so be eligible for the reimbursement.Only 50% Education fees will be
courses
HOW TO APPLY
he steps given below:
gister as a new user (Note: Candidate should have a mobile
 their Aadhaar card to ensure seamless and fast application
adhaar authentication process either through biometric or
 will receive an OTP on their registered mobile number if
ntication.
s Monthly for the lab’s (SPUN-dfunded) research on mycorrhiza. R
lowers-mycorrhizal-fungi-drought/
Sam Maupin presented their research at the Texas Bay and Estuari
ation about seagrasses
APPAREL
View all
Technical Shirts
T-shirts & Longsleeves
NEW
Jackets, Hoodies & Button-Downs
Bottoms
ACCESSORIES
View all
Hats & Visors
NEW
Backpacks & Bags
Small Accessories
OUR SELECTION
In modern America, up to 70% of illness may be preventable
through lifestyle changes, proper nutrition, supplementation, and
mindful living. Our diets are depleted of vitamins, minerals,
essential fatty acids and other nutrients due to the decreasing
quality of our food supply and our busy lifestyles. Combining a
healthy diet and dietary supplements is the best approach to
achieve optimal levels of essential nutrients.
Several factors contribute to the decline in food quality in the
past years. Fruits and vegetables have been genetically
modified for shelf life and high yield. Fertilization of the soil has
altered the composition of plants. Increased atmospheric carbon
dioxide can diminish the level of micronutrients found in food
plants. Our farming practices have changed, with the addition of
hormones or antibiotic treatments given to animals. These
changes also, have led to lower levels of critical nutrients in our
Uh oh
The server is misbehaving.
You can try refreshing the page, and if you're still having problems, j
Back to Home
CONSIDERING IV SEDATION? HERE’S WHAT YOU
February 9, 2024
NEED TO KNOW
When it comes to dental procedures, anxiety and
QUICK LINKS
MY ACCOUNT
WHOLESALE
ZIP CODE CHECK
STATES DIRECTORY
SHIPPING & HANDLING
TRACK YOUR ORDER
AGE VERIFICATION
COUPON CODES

Exercise prompt: Over all the entries, say how many lines hold the string "research". The reply is the number alone.

Answer below: 2